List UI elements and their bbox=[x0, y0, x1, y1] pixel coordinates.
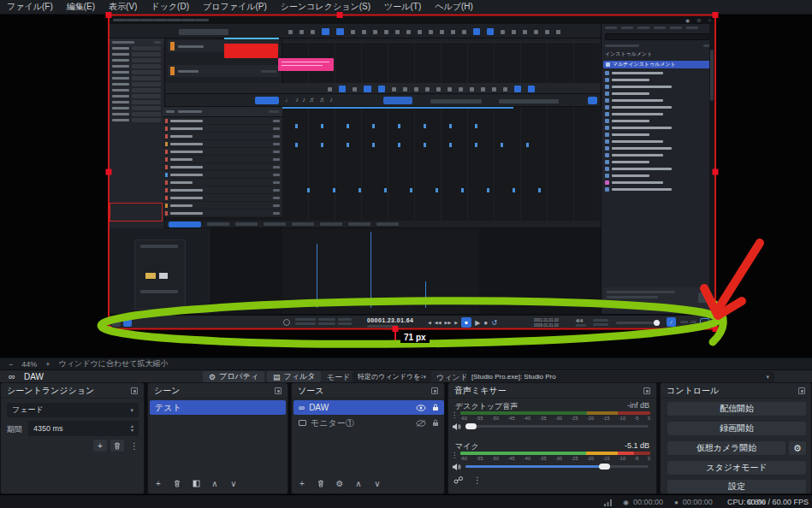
daw-browser-item[interactable] bbox=[602, 83, 715, 90]
daw-monitor-button[interactable] bbox=[700, 318, 709, 327]
scene-move-down-button[interactable]: ∨ bbox=[227, 477, 240, 489]
daw-time-signature[interactable]: 4/4 bbox=[576, 318, 586, 327]
daw-note[interactable] bbox=[347, 124, 349, 128]
daw-editor-icon[interactable] bbox=[328, 87, 332, 92]
daw-editor-icon[interactable] bbox=[414, 87, 418, 92]
next-button[interactable]: ▶ bbox=[454, 320, 458, 325]
daw-editor-icon[interactable] bbox=[503, 87, 507, 92]
daw-note[interactable] bbox=[372, 124, 375, 128]
start-recording-button[interactable]: 録画開始 bbox=[667, 422, 806, 435]
daw-channel-strip[interactable] bbox=[134, 239, 186, 310]
daw-drumlist-row[interactable] bbox=[163, 133, 282, 140]
rewind-button[interactable]: ◀◀ bbox=[435, 320, 442, 325]
daw-note-values[interactable]: ♩♪♪♬♬♪ bbox=[285, 96, 336, 103]
stop-button[interactable]: ■ bbox=[461, 317, 471, 328]
daw-tool-icon[interactable] bbox=[351, 30, 355, 34]
daw-browser-item[interactable] bbox=[602, 179, 715, 186]
mixer-menu-button[interactable]: ⋮ bbox=[471, 474, 484, 486]
daw-browser-item[interactable] bbox=[602, 124, 715, 131]
daw-drumlist-row[interactable] bbox=[163, 202, 282, 210]
add-source-button[interactable]: + bbox=[295, 477, 309, 489]
daw-browser-tab[interactable] bbox=[654, 27, 666, 29]
daw-note[interactable] bbox=[398, 143, 400, 147]
speaker-icon[interactable] bbox=[452, 422, 461, 431]
lock-icon[interactable] bbox=[432, 404, 439, 411]
daw-note[interactable] bbox=[347, 143, 349, 147]
daw-draw-button[interactable]: ∕ bbox=[667, 317, 676, 327]
dock-header[interactable]: 音声ミキサー bbox=[448, 383, 656, 399]
source-list-item-daw[interactable]: ∞ DAW bbox=[293, 400, 444, 415]
daw-note[interactable] bbox=[424, 143, 426, 147]
daw-note[interactable] bbox=[538, 188, 541, 192]
daw-editor-icon[interactable] bbox=[403, 87, 407, 92]
daw-drumlist-row[interactable] bbox=[163, 117, 282, 125]
daw-note[interactable] bbox=[384, 188, 387, 192]
menu-edit[interactable]: 編集(E) bbox=[67, 1, 95, 13]
daw-note[interactable] bbox=[307, 188, 310, 192]
daw-drumlist-row[interactable] bbox=[163, 125, 282, 133]
daw-clip-red[interactable] bbox=[224, 44, 278, 58]
daw-tool-icon[interactable] bbox=[395, 30, 400, 34]
daw-editor-icon[interactable] bbox=[392, 87, 396, 92]
daw-browser-item[interactable] bbox=[602, 69, 715, 76]
daw-browser-item[interactable] bbox=[602, 97, 715, 103]
remove-transition-button[interactable] bbox=[110, 440, 124, 452]
daw-tool-icon[interactable] bbox=[373, 30, 377, 34]
daw-note[interactable] bbox=[398, 124, 400, 128]
daw-browser-tab[interactable] bbox=[605, 27, 617, 29]
source-move-down-button[interactable]: ∨ bbox=[370, 477, 384, 489]
add-transition-button[interactable]: + bbox=[93, 440, 107, 452]
daw-note[interactable] bbox=[372, 143, 375, 147]
daw-tool-icon[interactable] bbox=[322, 28, 329, 35]
daw-note[interactable] bbox=[321, 143, 323, 147]
daw-tool-icon[interactable] bbox=[384, 30, 388, 34]
volume-slider-knob[interactable] bbox=[599, 464, 610, 470]
start-virtual-camera-button[interactable]: 仮想カメラ開始 bbox=[667, 441, 785, 455]
daw-note[interactable] bbox=[449, 124, 452, 128]
daw-editor-icon[interactable] bbox=[378, 86, 385, 92]
source-move-up-button[interactable]: ∧ bbox=[352, 477, 365, 489]
daw-note[interactable] bbox=[424, 124, 426, 128]
daw-editor-icon[interactable] bbox=[339, 86, 346, 92]
daw-tab[interactable] bbox=[348, 222, 370, 226]
eye-slash-icon[interactable] bbox=[416, 420, 426, 427]
daw-browser-item[interactable] bbox=[602, 76, 715, 83]
daw-clip-pink[interactable] bbox=[278, 58, 334, 71]
daw-editor-icon[interactable] bbox=[447, 87, 452, 92]
daw-timecode-main[interactable]: 00001.23.01.64 bbox=[367, 317, 413, 328]
source-list-item-monitor[interactable]: モニター① bbox=[293, 416, 444, 429]
zoom-fit-label[interactable]: ウィンドウに合わせて拡大縮小 bbox=[59, 358, 169, 369]
daw-tab[interactable] bbox=[264, 222, 286, 226]
daw-browser-item[interactable] bbox=[602, 165, 715, 172]
daw-tool-icon[interactable] bbox=[487, 28, 494, 35]
daw-editor-icon[interactable] bbox=[425, 87, 430, 92]
dock-pin-icon[interactable] bbox=[798, 387, 805, 394]
daw-editor-icon[interactable] bbox=[492, 87, 496, 92]
daw-tool-icon[interactable] bbox=[418, 30, 422, 34]
daw-editor-icon[interactable] bbox=[459, 87, 463, 92]
daw-drumlist-row[interactable] bbox=[163, 140, 282, 148]
capture-mode-dropdown[interactable]: 特定のウィンドウをキャプチャ ▾ bbox=[353, 371, 431, 382]
zoom-in-button[interactable]: + bbox=[45, 360, 50, 369]
volume-slider[interactable] bbox=[465, 425, 649, 428]
loop-button[interactable]: ↺ bbox=[491, 319, 497, 327]
filters-button[interactable]: ▤ フィルタ bbox=[267, 371, 321, 382]
daw-drumlist-row[interactable] bbox=[163, 156, 282, 163]
dock-header[interactable]: シーントランジション bbox=[1, 383, 144, 399]
daw-slider-knob[interactable] bbox=[654, 320, 660, 326]
daw-tool-icon[interactable] bbox=[362, 30, 366, 34]
transition-type-dropdown[interactable]: フェード ▾ bbox=[7, 403, 139, 417]
daw-edit-mode-button[interactable] bbox=[588, 97, 597, 104]
dock-pin-icon[interactable] bbox=[131, 387, 138, 394]
daw-browser-item[interactable] bbox=[602, 110, 715, 117]
daw-transport-info-icon[interactable] bbox=[123, 318, 132, 327]
daw-tool-icon[interactable] bbox=[534, 30, 538, 34]
advanced-audio-button[interactable] bbox=[453, 476, 464, 485]
daw-editor-icon[interactable] bbox=[470, 87, 474, 92]
daw-browser-item[interactable] bbox=[602, 138, 715, 145]
daw-editor-icon[interactable] bbox=[481, 87, 485, 92]
daw-tool-icon[interactable] bbox=[556, 30, 560, 34]
daw-note[interactable] bbox=[436, 188, 438, 192]
daw-tool-icon[interactable] bbox=[299, 30, 304, 34]
daw-tool-icon[interactable] bbox=[512, 30, 516, 34]
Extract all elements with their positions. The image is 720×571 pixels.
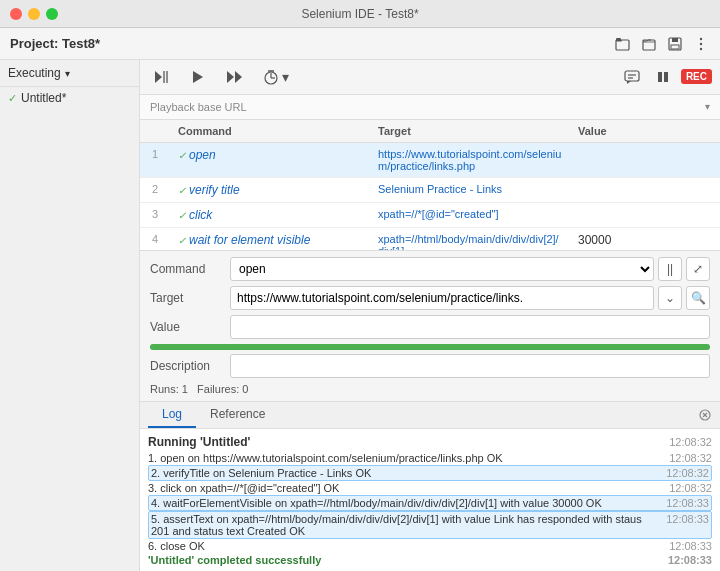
description-row: Description <box>150 354 710 378</box>
col-header-target: Target <box>370 120 570 143</box>
playback-label: Playback base URL <box>150 101 247 113</box>
check-icon: ✓ <box>178 235 186 246</box>
log-clear-icon[interactable] <box>698 408 712 422</box>
table-row[interactable]: 3✓clickxpath=//*[@id="created"] <box>140 203 720 228</box>
value-input[interactable] <box>230 315 710 339</box>
command-info-button[interactable]: || <box>658 257 682 281</box>
check-icon: ✓ <box>178 210 186 221</box>
rec-button[interactable]: REC <box>681 69 712 84</box>
check-icon: ✓ <box>178 150 186 161</box>
runs-info: Runs: 1 Failures: 0 <box>150 383 710 395</box>
col-header-command: Command <box>170 120 370 143</box>
log-completed-text: 'Untitled' completed successfully <box>148 554 660 566</box>
toolbar-left: ▾ <box>148 67 293 87</box>
command-select[interactable]: open <box>230 257 654 281</box>
row-target: https://www.tutorialspoint.com/selenium/… <box>370 143 570 178</box>
target-row: Target ⌄ 🔍 <box>150 286 710 310</box>
playback-chevron-icon[interactable]: ▾ <box>705 101 710 112</box>
minimize-button[interactable] <box>28 8 40 20</box>
project-title: Project: Test8* <box>10 36 100 51</box>
svg-rect-24 <box>658 72 662 82</box>
log-entry: 4. waitForElementVisible on xpath=//html… <box>148 495 712 511</box>
save-icon[interactable] <box>666 35 684 53</box>
col-header-num <box>140 120 170 143</box>
new-project-icon[interactable] <box>640 35 658 53</box>
svg-rect-20 <box>625 71 639 81</box>
target-label: Target <box>150 291 230 305</box>
description-label: Description <box>150 359 230 373</box>
tab-reference[interactable]: Reference <box>196 402 279 428</box>
svg-rect-5 <box>672 38 678 42</box>
log-running-text: Running 'Untitled' <box>148 435 250 449</box>
svg-marker-14 <box>227 71 234 83</box>
maximize-button[interactable] <box>46 8 58 20</box>
row-value <box>570 143 720 178</box>
log-completed-entry: 'Untitled' completed successfully 12:08:… <box>148 553 712 567</box>
more-menu-icon[interactable] <box>692 35 710 53</box>
tab-log[interactable]: Log <box>148 402 196 428</box>
log-entry-time: 12:08:33 <box>669 540 712 552</box>
test-item-label: Untitled* <box>21 91 66 105</box>
log-running-title: 'Untitled' <box>200 435 250 449</box>
play-button[interactable] <box>186 67 210 87</box>
timer-button[interactable]: ▾ <box>258 67 293 87</box>
log-entry-text: 4. waitForElementVisible on xpath=//html… <box>151 497 658 509</box>
row-number: 4 <box>140 228 170 250</box>
table-row[interactable]: 1✓openhttps://www.tutorialspoint.com/sel… <box>140 143 720 178</box>
row-command: ✓verify title <box>170 178 370 203</box>
sidebar-section: Executing ▾ <box>0 60 139 87</box>
log-entry-time: 12:08:32 <box>669 452 712 464</box>
comment-button[interactable] <box>619 67 645 87</box>
log-running-header: Running 'Untitled' 12:08:32 <box>148 433 712 451</box>
editor-area: Command open || ⤢ Target ⌄ 🔍 <box>140 250 720 401</box>
row-number: 2 <box>140 178 170 203</box>
row-target: xpath=//*[@id="created"] <box>370 203 570 228</box>
log-entry-text: 5. assertText on xpath=//html/body/main/… <box>151 513 658 537</box>
open-project-icon[interactable] <box>614 35 632 53</box>
description-input[interactable] <box>230 354 710 378</box>
row-command: ✓click <box>170 203 370 228</box>
target-dropdown-button[interactable]: ⌄ <box>658 286 682 310</box>
loop-button[interactable] <box>220 67 248 87</box>
runs-label: Runs: 1 <box>150 383 188 395</box>
log-entry-text: 3. click on xpath=//*[@id="created"] OK <box>148 482 661 494</box>
log-entry: 6. close OK12:08:33 <box>148 539 712 553</box>
project-header: Project: Test8* <box>0 28 720 60</box>
window-controls <box>10 8 58 20</box>
log-entry: 3. click on xpath=//*[@id="created"] OK1… <box>148 481 712 495</box>
value-row: Value <box>150 315 710 339</box>
row-value <box>570 203 720 228</box>
sidebar: Executing ▾ ✓ Untitled* <box>0 60 140 571</box>
svg-point-9 <box>700 47 702 49</box>
app-container: Project: Test8* <box>0 28 720 571</box>
close-button[interactable] <box>10 8 22 20</box>
log-running-time: 12:08:32 <box>669 436 712 448</box>
executing-dropdown[interactable]: Executing ▾ <box>8 66 131 80</box>
svg-rect-25 <box>664 72 668 82</box>
log-entry: 5. assertText on xpath=//html/body/main/… <box>148 511 712 539</box>
sidebar-item-test[interactable]: ✓ Untitled* <box>0 87 139 109</box>
col-header-value: Value <box>570 120 720 143</box>
command-row: Command open || ⤢ <box>150 257 710 281</box>
log-tabs: Log Reference <box>140 402 720 429</box>
target-input[interactable] <box>230 286 654 310</box>
log-entry-time: 12:08:32 <box>669 482 712 494</box>
content-area: Executing ▾ ✓ Untitled* <box>0 60 720 571</box>
table-row[interactable]: 4✓wait for element visiblexpath=//html/b… <box>140 228 720 250</box>
value-label: Value <box>150 320 230 334</box>
value-input-wrap <box>230 315 710 339</box>
svg-point-7 <box>700 37 702 39</box>
toolbar: ▾ <box>140 60 720 95</box>
row-number: 3 <box>140 203 170 228</box>
table-row[interactable]: 2✓verify titleSelenium Practice - Links <box>140 178 720 203</box>
log-entry-text: 1. open on https://www.tutorialspoint.co… <box>148 452 661 464</box>
log-completed-time: 12:08:33 <box>668 554 712 566</box>
step-button[interactable] <box>148 67 176 87</box>
row-target: Selenium Practice - Links <box>370 178 570 203</box>
command-open-button[interactable]: ⤢ <box>686 257 710 281</box>
pause-button[interactable] <box>651 67 675 87</box>
failures-label: Failures: 0 <box>197 383 248 395</box>
svg-marker-10 <box>155 71 162 83</box>
target-search-button[interactable]: 🔍 <box>686 286 710 310</box>
executing-label-text: Executing <box>8 66 61 80</box>
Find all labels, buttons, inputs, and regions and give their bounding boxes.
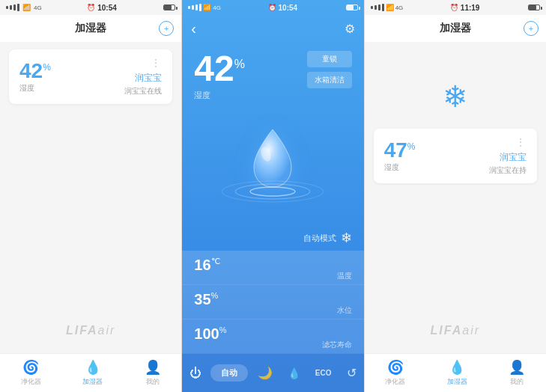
purifier-icon: 🌀 (22, 359, 39, 376)
loading-fan-icon: ❄ (443, 79, 468, 114)
right-device-name: 润宝宝 (489, 151, 527, 164)
center-signal-icons: 📶 4G (188, 4, 221, 11)
left-content: 42% 湿度 ⋮ 润宝宝 润宝宝在线 LIFAair (0, 42, 181, 353)
right-app-header: 加湿器 + (365, 15, 546, 42)
lock-button[interactable]: 童锁 (307, 51, 352, 67)
right-alarm-icon: ⏰ (450, 4, 458, 11)
auto-mode-row: 自动模式 ❄ (182, 225, 363, 251)
left-humidity-card[interactable]: 42% 湿度 ⋮ 润宝宝 润宝宝在线 (9, 49, 172, 104)
right-signal-1 (371, 6, 373, 9)
center-back-button[interactable]: ‹ (191, 20, 196, 37)
right-humidity-left: 47% 湿度 (384, 140, 416, 173)
signal-bar-4 (17, 4, 19, 11)
auto-mode-label: 自动模式 (303, 233, 336, 244)
stat-row-water: 35% 水位 (182, 285, 363, 319)
stat-row-filter: 100% 滤芯寿命 (182, 319, 363, 353)
right-signal-icons: 📶 4G (371, 4, 404, 11)
clean-button[interactable]: 水箱清洁 (307, 72, 352, 88)
left-nav-mine-label: 我的 (146, 377, 160, 387)
center-signal-4 (199, 4, 201, 11)
wifi-icon: 📶 (22, 4, 31, 11)
left-nav-mine[interactable]: 👤 我的 (145, 359, 161, 387)
right-add-button[interactable]: + (524, 21, 539, 36)
right-nav-mine[interactable]: 👤 我的 (509, 359, 525, 387)
left-nav-humidifier-label: 加湿器 (82, 377, 103, 387)
center-nav-night[interactable]: 🌙 (252, 363, 279, 383)
signal-bar-3 (13, 4, 16, 10)
right-humidity-value: 47% (384, 140, 416, 161)
left-bottom-nav: 🌀 净化器 💧 加湿器 👤 我的 (0, 353, 181, 392)
left-battery-icon (163, 4, 175, 10)
left-status-bar: 📶 4G ⏰ 10:54 (0, 0, 181, 15)
center-time: 10:54 (279, 4, 298, 12)
left-humidity-left: 42% 湿度 (19, 61, 51, 94)
right-humidity-card[interactable]: 47% 湿度 ⋮ 润宝宝 润宝宝在持 (374, 129, 537, 183)
left-battery-fill (164, 5, 172, 10)
center-app-header: ‹ ⚙ (182, 15, 363, 42)
center-action-buttons: 童锁 水箱清洁 (307, 51, 352, 88)
stats-section: 16℃ 温度 35% 水位 100% 滤芯寿命 (182, 251, 363, 353)
stat-row-temp: 16℃ 温度 (182, 251, 363, 285)
center-nav-refresh[interactable]: ↺ (341, 363, 363, 383)
center-alarm-icon: ⏰ (268, 4, 276, 11)
right-signal-text: 4G (395, 4, 404, 11)
center-signal-text: 4G (213, 4, 221, 11)
right-purifier-icon: 🌀 (387, 359, 404, 376)
right-time: 11:19 (461, 4, 480, 12)
center-nav-mist[interactable]: 💧 (282, 364, 306, 382)
left-nav-purifier[interactable]: 🌀 净化器 (21, 359, 41, 387)
right-status-bar: 📶 4G ⏰ 11:19 (365, 0, 546, 15)
fan-auto-icon: ❄ (341, 230, 352, 246)
center-nav-power[interactable]: ⏻ (183, 364, 207, 383)
left-app-header: 加湿器 + (0, 15, 181, 42)
left-nav-purifier-label: 净化器 (21, 377, 41, 387)
right-nav-purifier-label: 净化器 (385, 377, 405, 387)
right-lifa-watermark: LIFAair (431, 322, 480, 338)
right-nav-humidifier[interactable]: 💧 加湿器 (447, 359, 467, 387)
right-wifi-icon: 📶 (386, 4, 394, 11)
right-signal-4 (382, 4, 384, 11)
night-icon: 🌙 (258, 366, 273, 380)
center-battery (346, 4, 358, 10)
center-humidity-value: 42% (194, 51, 245, 87)
ripples-svg (220, 180, 325, 203)
left-app-title: 加湿器 (75, 22, 106, 35)
right-nav-humidifier-label: 加湿器 (447, 377, 467, 387)
right-nav-purifier[interactable]: 🌀 净化器 (385, 359, 405, 387)
mist-icon: 💧 (288, 367, 300, 379)
right-nav-mine-label: 我的 (510, 377, 524, 387)
right-content: ❄ 47% 湿度 ⋮ 润宝宝 润宝宝在持 LIFAair (365, 42, 546, 353)
center-bottom-nav: ⏻ 自动 🌙 💧 ECO ↺ (182, 353, 363, 392)
ripples-container (220, 180, 325, 203)
center-battery-fill (347, 5, 354, 10)
svg-point-2 (235, 184, 310, 199)
left-device-name: 润宝宝 (124, 72, 162, 85)
right-device-status: 润宝宝在持 (489, 165, 527, 176)
left-add-button[interactable]: + (159, 21, 174, 36)
center-nav-eco[interactable]: ECO (309, 366, 338, 380)
center-nav-auto[interactable]: 自动 (210, 364, 248, 382)
center-signal-3 (195, 4, 198, 10)
left-lifa-watermark: LIFAair (66, 322, 115, 338)
left-device-info: ⋮ 润宝宝 润宝宝在线 (124, 57, 162, 97)
loading-container: ❄ (374, 49, 537, 129)
right-panel: 📶 4G ⏰ 11:19 加湿器 + ❄ 47% 湿度 (365, 0, 546, 392)
refresh-icon: ↺ (347, 366, 357, 380)
right-device-info: ⋮ 润宝宝 润宝宝在持 (489, 136, 527, 176)
right-device-dots: ⋮ (489, 136, 527, 148)
center-humidity-section: 42% 湿度 童锁 水箱清洁 (182, 42, 363, 101)
right-humidifier-icon: 💧 (449, 359, 465, 376)
signal-bar-1 (6, 6, 8, 9)
signal-bar-2 (10, 5, 12, 10)
center-status-bar: 📶 4G ⏰ 10:54 (182, 0, 363, 15)
humidifier-icon: 💧 (85, 359, 101, 376)
left-nav-humidifier[interactable]: 💧 加湿器 (82, 359, 103, 387)
svg-point-1 (250, 187, 295, 196)
left-device-dots: ⋮ (124, 57, 162, 69)
center-settings-button[interactable]: ⚙ (345, 22, 355, 36)
center-panel: 📶 4G ⏰ 10:54 ‹ ⚙ 42% 湿度 童锁 水箱清洁 (182, 0, 363, 392)
right-battery-fill (529, 5, 536, 10)
left-signal-text: 4G (34, 4, 42, 11)
right-app-title: 加湿器 (440, 22, 471, 35)
left-alarm-icon: ⏰ (87, 4, 95, 11)
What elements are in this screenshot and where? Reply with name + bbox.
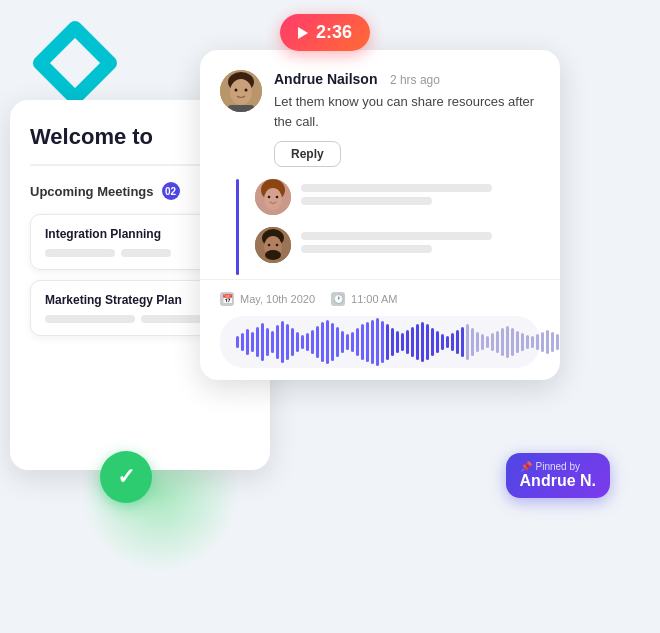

•••

§ EXERCISE BRIEF:
Provide only the count of lines in the records above that hold the word "running".

§ RESULT FOR THIS TASK:
4